Between the mid-2000s and the mid-2010s institutional contemporary art in Canada was less concerned with topics of colonialism and white supremacy and more with reflecting a globalized art world. This was a time of corporate-sponsored art awards, with cultural organizations acting as partners in varying capacities. Corporations stressed “engagement” in contemporary art and boosted their contemporary collections, with generalized, international-cosmopolitan appreciation for the purported power of art to unite and enlighten. Offerings of cultural nonprofits could include flying in an artist from London or Berlin to give a talk, to screen a film, to hobnob with a high-capacity patron’s circle, to participate in a symposium with local artists on themes like “borders” and “rhizomes.” This sort of Euro-American, white liberalism may feel dated, but it is still assumed by leadership to be the best way to make high culture, because it has proven to be the best for business.
Connect the dots to antiracist restructuring and you get the anticipated static. TD Bank’s “Ready Commitment” — a billion-dollar initiative to “support change, nurture progress and contribute to making the world a better, more inclusive place” — underwrites diversity content, and occasionally operations, usually in the guise of project facilitation. But initiatives such as this take a certain kind of performance from largely white leadership, with deliverables that compel BIPOC to act as de facto, underpaid consultants. (This is to say nothing of TD’s and other major banks’ investments in extractive industries.) The alternative is that corporations are more openly hostile to diversity, and white leadership at a cultural nonprofit is compelled to emphasize their whiteness and downplay their antiracist commitments, if they ever had any. Most corporate partnerships thus contribute in some way to fostering racism between white and BIPOC staff, with BIPOC seen either as costing the organization money or as tools to leverage value, ultimately benefitting the organization’s brand and its white leadership — while exhausting and compromising everyone else. This white relationship to non-white labor is of course centuries old.
Private white donors can be very generous, even radical in their own ways, open to listening to progressive organizations about where and how to invest. One white philanthropist once said to me: “I’m learning from what you and your staff do.” But I have found this attitude to be rare. In Canada, the white-liberal model for making culture follows colonial patterns: donors and patrons are more likely to support a talk by a blue chip, white or white friendly, Euro-American artist; they want cultural institutions to be internationalist because internationalism makes Canada and its culture more relevant; they are used to crossing borders for art fairs, even to buy a work by a Canadian artist; they are drawn to curatorial and directorial hires from abroad because they share matching itineraries. Culture is an import-export affair.

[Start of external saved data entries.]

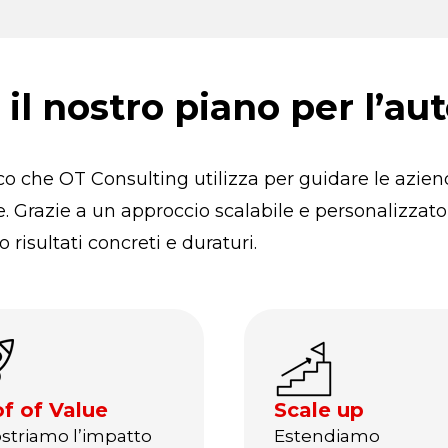
il nostro piano per l’a
ico che OT Consulting utilizza per guidare le azie
le. Grazie a un approccio scalabile e personalizzat
risultati concreti e duraturi.
f of Value
Scale up
striamo l’impatto
Estendiamo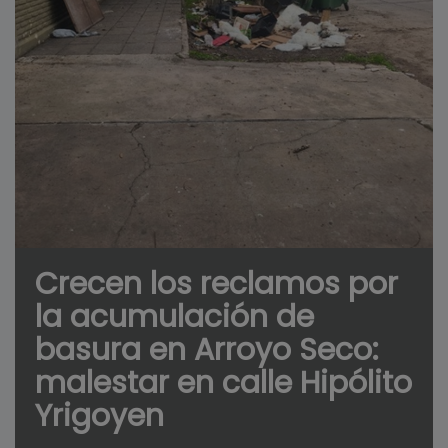
Crecen los reclamos por
la acumulación de
basura en Arroyo Seco:
malestar en calle Hipólito
Yrigoyen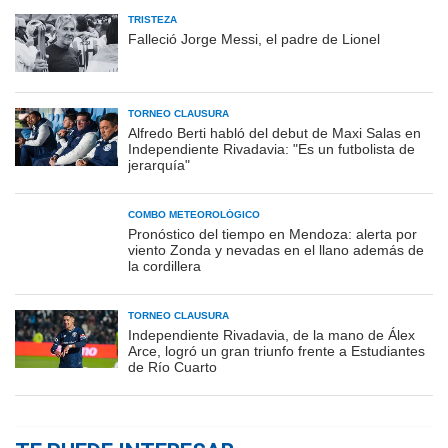
TRISTEZA
Falleció Jorge Messi, el padre de Lionel
TORNEO CLAUSURA
Alfredo Berti habló del debut de Maxi Salas en
Independiente Rivadavia: "Es un futbolista de
jerarquía"
COMBO METEOROLÓGICO
Pronóstico del tiempo en Mendoza: alerta por
viento Zonda y nevadas en el llano además de
la cordillera
TORNEO CLAUSURA
Independiente Rivadavia, de la mano de Álex
Arce, logró un gran triunfo frente a Estudiantes
de Río Cuarto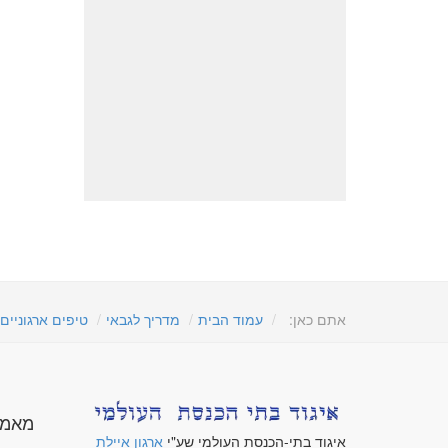
אתם כאן:
עמוד הבית
מדריך לגבאי
טיפים ארגוניים
מאמר
איגוד בתי-הכנסת העולמי שע"י
ארגון איילת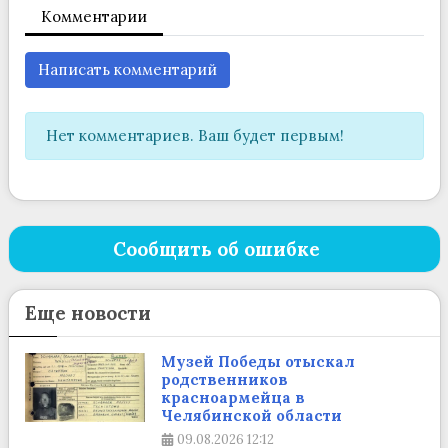
Комментарии
Написать комментарий
Нет комментариев. Ваш будет первым!
Сообщить об ошибке
Еще новости
Музей Победы отыскал
родственников
красноармейца в
Челябинской области
09.08.2026
12:12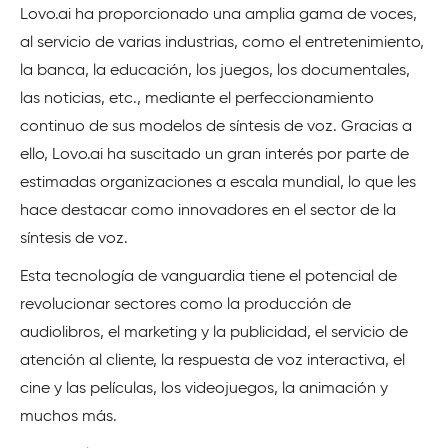
Lovo.ai ha proporcionado una amplia gama de voces,
al servicio de varias industrias, como el entretenimiento,
la banca, la educación, los juegos, los documentales,
las noticias, etc., mediante el perfeccionamiento
continuo de sus modelos de síntesis de voz. Gracias a
ello, Lovo.ai ha suscitado un gran interés por parte de
estimadas organizaciones a escala mundial, lo que les
hace destacar como innovadores en el sector de la
síntesis de voz.
Esta tecnología de vanguardia tiene el potencial de
revolucionar sectores como la producción de
audiolibros, el marketing y la publicidad, el servicio de
atención al cliente, la respuesta de voz interactiva, el
cine y las películas, los videojuegos, la animación y
muchos más.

In Canada and elsewhere, organizational boards are traditionally meant to court private donors to become volunteers at these organizations. The members of my former board were resistant to make any donation asks of high-capacity peers that pertained to politics they deemed radical. (I remember hearing of a board co-chair telling our development team not to mention anti-oppression training in any donor-facing literature.) Sometimes a donor’s demand for high-profile recognition and/or for content shaping felt impossible to implement, so the money didn’t come through. There were the personal admonitions from the board and its peers: an air kiss from a Zionist donor with a whisper in my ear that I was never to publish a thing about Palestine again; a phone call from board co-chairs reprimanding me for “dog-whistling rich white people” after I posted a call on Facebook for new subscribers that suggested legacy subscribers had dropped off. There was the expensive strategic review the board commissioned halfway through my tenure, obviously meant to demonstrate that the publication’s new content was alienating “key stakeholders” — despite our readership uptick and award wins. (“Key stakeholders,” did not, for my board, typically comprise diverse readers and audiences; we could sell out an event, but if it did not attract high-capacity donors, it was deemed a failure.) And there were the lunches with board members trying gently to scale back my supposed radicalism — delicious, overpriced, uncomfortable lunches.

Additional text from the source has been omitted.